Therapy for Anxiety
Every person experiences anxiety during stressful situations. It is a normal reaction to stress. However, when anxiety persists and is left unchecked, it can generalize and intensify over time. Common anxiety symptoms include increased heart rate, feelings of tension or restlessness, trouble with concentration, worries about a future threat, stomach pain or discomfort, insomnia, and/or avoidance of stressful situations or people.
Many people have trouble differentiating fear from anxiety. Although they can feel the same, anxiety is a future-oriented, long-acting emotional and somatic response to a diffuse threat whereas fear is present-oriented, short-lived response to a specific, identifiable threat. For instance, fear of dying or fear that others are judging you, without a known threat, is considered anxiety. When there is an imminent threat, we need fear and our flight or fight responses to protect us in a dangerous situation.
Additionally, it is normal and adaptive to feel worry or nervousness about a stressful situation. The worrying becomes problematic when it is frequent, difficult to control and causes a great deal of distress. Beliefs that are untrue about the act of worrying may include “it will keep something bad from happening,” “it helps me find solutions to the problems,” or “it motivates me.” Often these false beliefs reinforce the worry. Unintentional avoidance behaviors also feed the anxiety, making it worse. If you avoid situations that cause you anxiety, you never challenge the false beliefs and you create a negative feedback loop, strengthening the anxiety, beliefs, and avoidance behaviors.

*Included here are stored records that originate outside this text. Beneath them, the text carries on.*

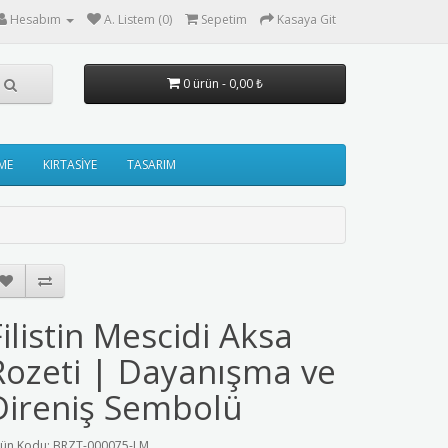
Hesabım
A. Listem (0)
Sepetim
Kasaya Git
0 ürün - 0,00 ₺
ME
KIRTASİYE
TASARIM
Filistin Mescidi Aksa
Rozeti | Dayanışma ve
Direniş Sembolü
ün Kodu: BRZT-000075-LM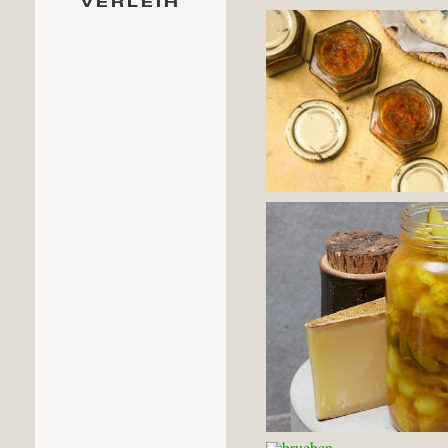
VERLEIH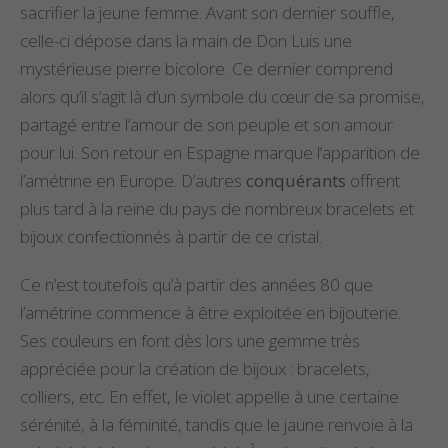
sacrifier la jeune femme. Avant son dernier souffle,
celle-ci dépose dans la main de Don Luis une
mystérieuse pierre bicolore. Ce dernier comprend
alors qu’il s’agit là d’un symbole du cœur de sa promise,
partagé entre l’amour de son peuple et son amour
pour lui. Son retour en Espagne marque l’apparition de
l’amétrine en Europe. D’autres
conquérants
offrent
plus tard à la reine du pays de nombreux bracelets et
bijoux confectionnés à partir de ce cristal.
Ce n’est toutefois qu’à partir des années 80 que
l’amétrine commence à être exploitée en bijouterie.
Ses couleurs en font dès lors une gemme très
appréciée pour la création de bijoux : bracelets,
colliers, etc. En effet, le violet appelle à une certaine
sérénité, à la féminité, tandis que le jaune renvoie à la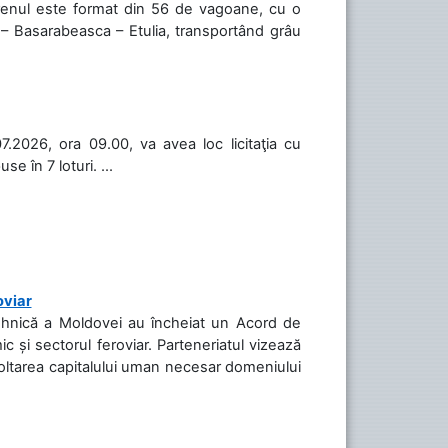
 Trenul este format din 56 de vagoane, cu o
 – Basarabeasca – Etulia, transportând grâu
.2026, ora 09.00, va avea loc licitaţia cu
 în 7 loturi. ...
oviar
Tehnică a Moldovei au încheiat un Acord de
c și sectorul feroviar. Parteneriatul vizează
voltarea capitalului uman necesar domeniului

Collaboratively, we will be examining why you are experiencing anxiety and look at ways you may be reinforcing it. This may be through false positive beliefs, people-pleasing behaviors, all-or-nothing thinking, avoidance behaviors, etc. By investigating and helping you learn and face your anxiety, create healthier boundaries, challenge thinking patterns that no longer serve you, practice more effective coping skills, and enhance self compassion/self care, the intrusive thoughts and accompanying anxiety symptoms will go down and/or disappear completely.